I spent so much time working out. I’m ready to show how fit I am. It’s an accomplishment in a certain way if you think about it.
How much do you work out?
Every day at least two hours. It’s not about being skinny, it’s not about not eating. It’s about being very, very fit. Definitely a little bit of discipline comes in handy.
When do you leave for Las Vegas for the pageant?
I’m leaving on June 1 to go to Miss USA, and I’m going to stay there ’til the 21st. Those three weeks are going to be really busy. Early mornings, late nights, and also trying to have a little bit of a workout.
You’re on a lockdown. You can’t go anywhere unless your chaperons are with you, which is good because it keeps all the girls safe and secure.
What do you think of the audience participation aspect of the competition, where people can vote online or text to help select one of the semifinalists?
It’s great. We’re always asked if the pageants are still relevant or not. I think we’re being asked that because people don’t really know what they’re all about.
The audience starting to follow the whole pageant competition and trying to learn about the girls will get them interested and will also take away that perception that pageants are not relevant anymore.
In a previous interview, you mentioned being excited about meeting Donald Trump, since the Miss Universe Organization under which the Miss USA Pageant falls is a joint venture between the mogul and NBC. You said were impressed by his business acumen. What did you think of all the headlines he made recently for his part in the “birther” movement, which questioned whether President Obama was born in the United States and, by extension, eligible to hold office?
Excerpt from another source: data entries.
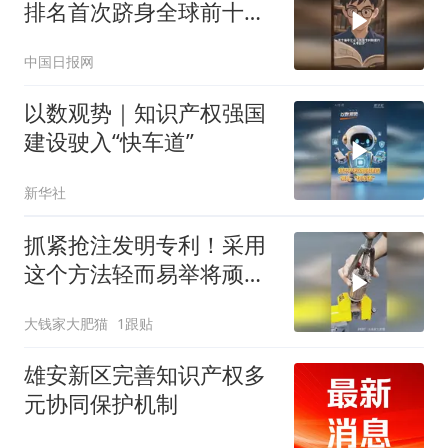
排名首次跻身全球前十，
高价值发明专利达236万
中国日报网
件
以数观势｜知识产权强国
建设驶入“快车道”
新华社
抓紧抢注发明专利！采用
这个方法轻而易举将顽固
的轴承取出来！
大钱家大肥猫
1跟贴
雄安新区完善知识产权多
元协同保护机制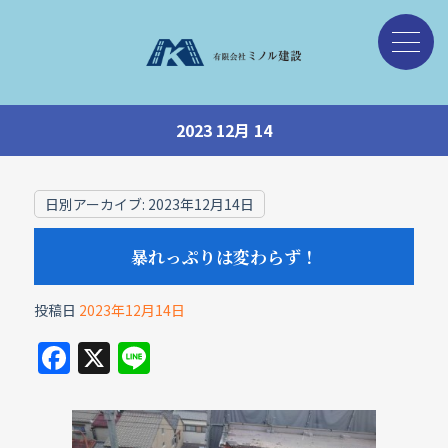
2023 12月 14
日別アーカイブ:
2023年12月14日
暴れっぷりは変わらず！
投稿日
2023年12月14日
F
X
Li
a
n
c
e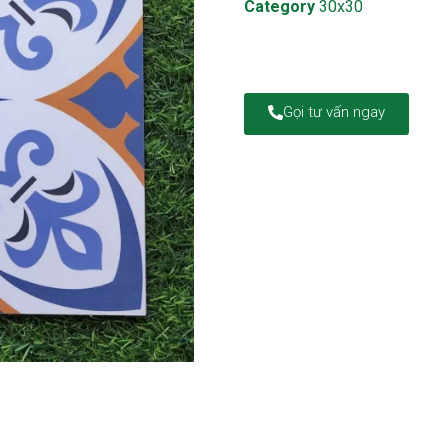
Category
30x30
Gọi tư vấn ngay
It doesn’t really matter who is asking for a birth certificate. If anybody’s interested, he’s our president. We have a right to know.
However, the amount of attention that issue was given was just a little bit extended. Him asking for a birth certificate, that’s not the problem itself. The amount of time they spent on that issue, that’s what’s a little bit unnecessary I’d say.
You moved to Vancouver from Ukraine about eight years ago. As a recent immigrant, what does it mean for you to represent Washington at the national pageant level?
I think it just shows that the United States is made up of immigrants. As an immigrant, representing Washington just emphasizes that idea that everybody is welcome here and everybody can be successful.
If you win the Miss USA Pageant, what will it be like to compete against Miss Ukraine for the Miss Universe title?
For the last several years, the Miss Ukraine winners have been coming to the Miss USA Pageants.
So I’m actually really looking forward to meeting her because it’s somebody from your native country, someone who speaks your language, and in the same environment. You don’t get that very often.
Looking beyond pageants, what are your plans for the future?
I want to obtain a degree in psychology. I want to be a marriage counselor. I also want to possibly have my own seminars. I have been inspired by Gary Smalley. I remember learning about him when I was attending Clark College in one of my communications classes. He’s a psychologist and he had his own seminars. The whole pageant experience, being on stage, being in the public eye, and also public speaking events that you have as Miss Washington USA, that’s definitely going to come in handy.